Investigação é mais eficaz que endurecimento de lei, segundo especialistas
A 'Lei Anticrime' proposta pelo ministro Sergio Moro prevê maior rigidez na pena de delitos como roubo, corrupção e peculato
Especialistas em Direito Penal avaliam que o projeto de lei batizado de “Lei Anticrime“, que prevê o endurecimento das penas e das práticas no combate ao crime violento, é menos eficaz do que garantir uma investigação densa e complexa sobre os crimes. O ministro da Justiça e Segurança Público, Sergio Moro, anunciou nesta segunda-feira, 4, que o governo enviará o projeto ao Congresso Nacional.

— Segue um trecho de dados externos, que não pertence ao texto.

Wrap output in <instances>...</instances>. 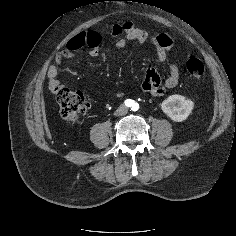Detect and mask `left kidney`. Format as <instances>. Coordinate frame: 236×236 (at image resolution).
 Returning <instances> with one entry per match:
<instances>
[{
    "instance_id": "left-kidney-1",
    "label": "left kidney",
    "mask_w": 236,
    "mask_h": 236,
    "mask_svg": "<svg viewBox=\"0 0 236 236\" xmlns=\"http://www.w3.org/2000/svg\"><path fill=\"white\" fill-rule=\"evenodd\" d=\"M162 111L173 121L182 122L188 118L194 108V102L184 96H169L161 104Z\"/></svg>"
}]
</instances>
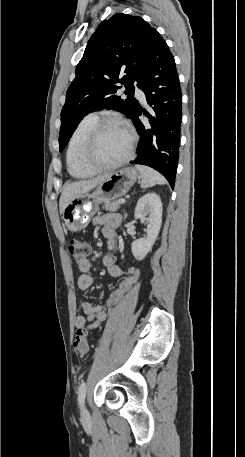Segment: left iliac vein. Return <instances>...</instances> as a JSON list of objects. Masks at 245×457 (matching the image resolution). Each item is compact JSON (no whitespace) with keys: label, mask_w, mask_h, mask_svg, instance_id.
Wrapping results in <instances>:
<instances>
[{"label":"left iliac vein","mask_w":245,"mask_h":457,"mask_svg":"<svg viewBox=\"0 0 245 457\" xmlns=\"http://www.w3.org/2000/svg\"><path fill=\"white\" fill-rule=\"evenodd\" d=\"M81 417L83 419H88L89 418V413H88V410H87V408L85 406L81 408Z\"/></svg>","instance_id":"1"}]
</instances>
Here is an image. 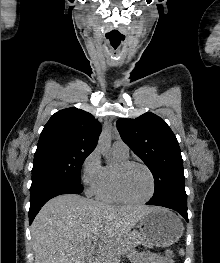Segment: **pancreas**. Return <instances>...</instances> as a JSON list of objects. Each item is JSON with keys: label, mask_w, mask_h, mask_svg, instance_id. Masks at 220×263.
<instances>
[{"label": "pancreas", "mask_w": 220, "mask_h": 263, "mask_svg": "<svg viewBox=\"0 0 220 263\" xmlns=\"http://www.w3.org/2000/svg\"><path fill=\"white\" fill-rule=\"evenodd\" d=\"M142 244L141 236L138 232L133 231L126 235L122 244L118 245L117 251L110 249L107 253L108 257H112L117 253H125L128 250L134 248L136 245Z\"/></svg>", "instance_id": "1"}]
</instances>
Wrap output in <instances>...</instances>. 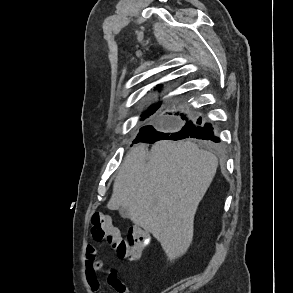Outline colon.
Here are the masks:
<instances>
[{"label": "colon", "mask_w": 293, "mask_h": 293, "mask_svg": "<svg viewBox=\"0 0 293 293\" xmlns=\"http://www.w3.org/2000/svg\"><path fill=\"white\" fill-rule=\"evenodd\" d=\"M91 235L96 241L112 244L117 255L129 261L141 256L149 240L148 233L138 226H131L122 238L114 222L101 211L94 212L91 217Z\"/></svg>", "instance_id": "1"}]
</instances>
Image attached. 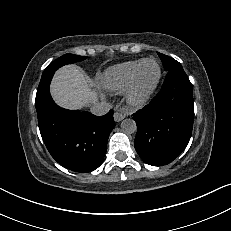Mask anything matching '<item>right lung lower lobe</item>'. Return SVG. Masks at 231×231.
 <instances>
[{
	"instance_id": "right-lung-lower-lobe-1",
	"label": "right lung lower lobe",
	"mask_w": 231,
	"mask_h": 231,
	"mask_svg": "<svg viewBox=\"0 0 231 231\" xmlns=\"http://www.w3.org/2000/svg\"><path fill=\"white\" fill-rule=\"evenodd\" d=\"M54 72L42 75L37 89L35 105L41 136L59 164L75 172L93 171L104 159L108 137L115 126L113 110L95 116L60 108L49 92Z\"/></svg>"
}]
</instances>
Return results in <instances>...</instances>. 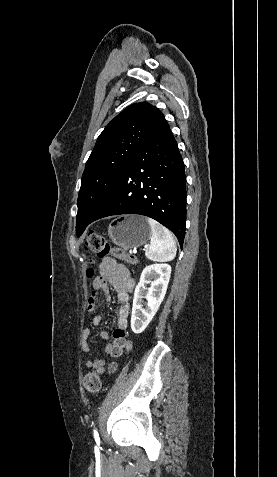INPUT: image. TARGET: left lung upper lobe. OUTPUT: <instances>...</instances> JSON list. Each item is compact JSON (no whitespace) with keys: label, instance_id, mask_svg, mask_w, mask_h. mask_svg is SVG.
Masks as SVG:
<instances>
[{"label":"left lung upper lobe","instance_id":"1","mask_svg":"<svg viewBox=\"0 0 277 477\" xmlns=\"http://www.w3.org/2000/svg\"><path fill=\"white\" fill-rule=\"evenodd\" d=\"M167 125L158 108L141 102L128 106L105 127L82 175L76 235L102 206L125 165Z\"/></svg>","mask_w":277,"mask_h":477}]
</instances>
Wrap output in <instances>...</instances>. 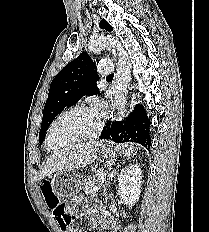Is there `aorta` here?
<instances>
[{"mask_svg":"<svg viewBox=\"0 0 209 232\" xmlns=\"http://www.w3.org/2000/svg\"><path fill=\"white\" fill-rule=\"evenodd\" d=\"M109 47H116L117 49V70L112 88L114 91L119 120H121L126 105L127 89L131 81V63L128 54L122 47L121 43L109 35H98L95 38L90 39L88 43V49L92 53H99L104 48Z\"/></svg>","mask_w":209,"mask_h":232,"instance_id":"aorta-1","label":"aorta"}]
</instances>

Na Lei Anticrime, entre outras coisas, delitos como roubo, corrupção e peculato passam a ser cumpridos em regime inicial fechado e condenados por crimes hediondos, tortura e terrorismo perdem direito às saídas temporárias. Integrantes de facções criminosas, presos com armas de fogo, não terão o direito de progressão de pena e ficarão em presídios de segurança máxima e a lei do excludente de ilicitude é alterada.
Para o criminalista e professor de Direito Penal do Instituto Brasiliense de Direito Público (IDP), Conrado Gontijo, projetos desse tipo são “falaciosos”. “Mais importante do que você assegurar o aumento da pena, é você garantir que as investigações serão conduzidas de forma aprofundada, de forma séria. Hoje, por exemplo, em relação a crimes violentos, existe uma cifra de crimes não descobertos gigantesca. Seria muito melhor que se investisse na qualidade dos policiais, na qualidade das investigações, do que simplesmente proibir alguém que foi preso de progredir em regime.”

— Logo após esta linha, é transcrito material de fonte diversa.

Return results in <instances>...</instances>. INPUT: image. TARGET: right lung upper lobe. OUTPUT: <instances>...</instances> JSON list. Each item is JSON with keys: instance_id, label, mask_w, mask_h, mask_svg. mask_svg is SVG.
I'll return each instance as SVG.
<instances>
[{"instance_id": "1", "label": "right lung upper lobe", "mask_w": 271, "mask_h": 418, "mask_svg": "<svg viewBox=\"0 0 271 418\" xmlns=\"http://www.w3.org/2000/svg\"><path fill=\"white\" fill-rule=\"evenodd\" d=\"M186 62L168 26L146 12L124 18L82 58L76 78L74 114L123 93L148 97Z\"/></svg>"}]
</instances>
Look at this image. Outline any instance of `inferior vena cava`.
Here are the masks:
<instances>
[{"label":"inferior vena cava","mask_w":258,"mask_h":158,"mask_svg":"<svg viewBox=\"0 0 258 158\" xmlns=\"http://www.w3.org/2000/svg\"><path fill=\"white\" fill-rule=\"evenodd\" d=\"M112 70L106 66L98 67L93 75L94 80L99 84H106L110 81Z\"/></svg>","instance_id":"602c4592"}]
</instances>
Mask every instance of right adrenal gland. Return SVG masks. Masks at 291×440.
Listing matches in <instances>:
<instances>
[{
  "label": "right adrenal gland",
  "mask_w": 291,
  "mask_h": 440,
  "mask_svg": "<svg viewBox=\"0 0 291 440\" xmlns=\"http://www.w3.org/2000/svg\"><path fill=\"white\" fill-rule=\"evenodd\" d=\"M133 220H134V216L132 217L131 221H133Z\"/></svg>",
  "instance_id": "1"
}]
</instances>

Gontijo acredita que a impunidade não é um problema legislativo e, sim, “a falta de instrumentos do estado, da seriedade das investigações, da inteligência policial”. “Essa ideia de endurecer as leis penais cria uma ilusão de resultados positivos que na verdade muito provavelmente não se realizará. Ficará simplesmente na ilusão, se isso for aprovado”, ele complementa.
“Aumentar a pena, vedar a hipótese de progressão de regime: nada disso funciona se o sujeito tem alguma segurança em relação ao fato de que ele não será descoberto. As investigações no Brasil de maneira geral são muito falhas. A capacidade de obter informação a respeito dos delitos por parte das autoridades policiais de maneira geral é muito limitada. Então a maior parte dos crimes de homicídio não é elucidada”, afirma o professor de Direito Penal.

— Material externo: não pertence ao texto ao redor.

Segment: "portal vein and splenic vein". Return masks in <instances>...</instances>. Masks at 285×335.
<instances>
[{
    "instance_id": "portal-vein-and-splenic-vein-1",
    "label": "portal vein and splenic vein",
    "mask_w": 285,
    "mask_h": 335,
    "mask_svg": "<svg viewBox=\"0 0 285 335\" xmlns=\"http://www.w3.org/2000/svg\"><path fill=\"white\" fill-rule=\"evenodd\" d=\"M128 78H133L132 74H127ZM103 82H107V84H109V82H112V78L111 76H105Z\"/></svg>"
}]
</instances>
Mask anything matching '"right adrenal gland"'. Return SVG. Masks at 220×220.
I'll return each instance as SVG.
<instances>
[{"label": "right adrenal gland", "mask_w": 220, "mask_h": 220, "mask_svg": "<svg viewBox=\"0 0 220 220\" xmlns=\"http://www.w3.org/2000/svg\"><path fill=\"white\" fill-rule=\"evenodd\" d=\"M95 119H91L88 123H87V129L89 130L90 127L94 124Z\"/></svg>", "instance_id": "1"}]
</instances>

O advogado e presidente do Instituto de Defesa do Direito de Defesa (IDDD) Fábio Tofic Simantob também acredita que o necessário para o país, nesse momento, são investigações modernas “para retirar o nosso processo penal e a nossa investigação daquela investigação típica do século XIX, baseada na prova testemunhal e no reconhecimento, provas hoje mundialmente tidas como falhas”.
Simantob afirma que o projeto não apresenta nenhuma solução ou medida nova em relação ao problema principal, e causa problemas como elevar o nível de encarceramento no país. “Se ele for aprovado, ele vai elevar o nível de encarceramento. Nós já temos a terceira maior população carcerária do mundo. Nós já não temos presídio para todo mundo, pelo contrário, temos uma superpopulação carcerária. Qual é a solução? Como ele pretende implementar isso? Com o aumento de pena e aplicação de regime fechado, a explosão carcerária é inevitável”, critica.
A Defensoria Pública do Estado do Rio de Janeiro, em nota, “vê com preocupação as propostas de alteração legislativa anunciadas pelo Governo Federal”. Segundo eles, as medidas violam os princípios constitucionais da presunção de inocência, da individualização da pena e do devido processo legal, opinião que também é compartilhada entre os dois especialistas entrevistados pela VEJA.
No comunicado, a defensoria informa que defensores públicos estão elaborando Nota Técnica para “contribuir com os imprescindíveis debates que devem anteceder a aprovação de reformas que não podem ser apreciadas de afogadilho, sobretudo quando impactam de modo estrutural na legislação penal e processual penal do país”.